WHAT TO DO:
Once you reach the line holding "レクサスNXがマイナーチ", write out that line and every later one exactly, ending with the last line of the data; write nothing else.

[Dataset entries]
####

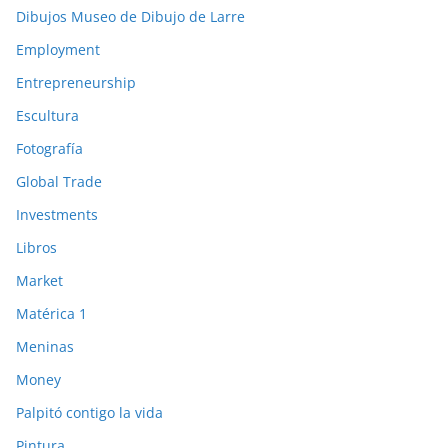
Dibujos Museo de Dibujo de Larre
Employment
Entrepreneurship
Escultura
Fotografía
Global Trade
Investments
Libros
Market
Matérica 1
Meninas
Money
Palpitó contigo la vida
Pintura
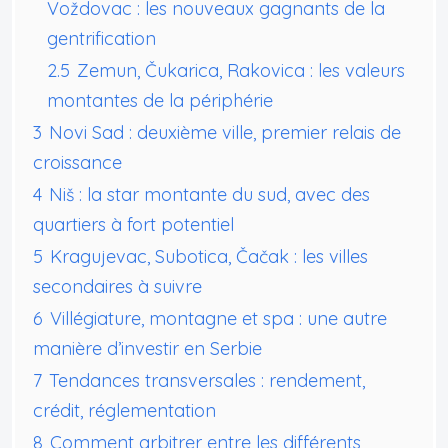
Voždovac : les nouveaux gagnants de la
gentrification
2.5
Zemun, Čukarica, Rakovica : les valeurs
montantes de la périphérie
3
Novi Sad : deuxième ville, premier relais de
croissance
4
Niš : la star montante du sud, avec des
quartiers à fort potentiel
5
Kragujevac, Subotica, Čačak : les villes
secondaires à suivre
6
Villégiature, montagne et spa : une autre
manière d’investir en Serbie
7
Tendances transversales : rendement,
crédit, réglementation
8
Comment arbitrer entre les différents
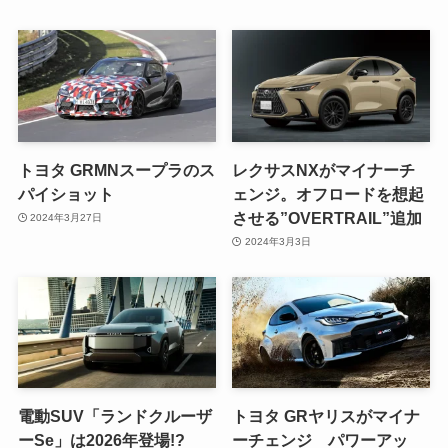
トヨタ GRMNスープラのス
レクサスNXがマイナーチ
パイショット
ェンジ。オフロードを想起
させる”OVERTRAIL”追加
2024年3月27日
2024年3月3日
電動SUV「ランドクルーザ
トヨタ GRヤリスがマイナ
ーSe」は2026年登場!?
ーチェンジ パワーアッ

####

ANSWER TO THIS PROBLEM:
レクサスNXがマイナーチ
パイショット
ェンジ。オフロードを想起
させる”OVERTRAIL”追加
2024年3月27日
2024年3月3日
電動SUV「ランドクルーザ
トヨタ GRヤリスがマイナ
ーSe」は2026年登場!?
ーチェンジ パワーアッ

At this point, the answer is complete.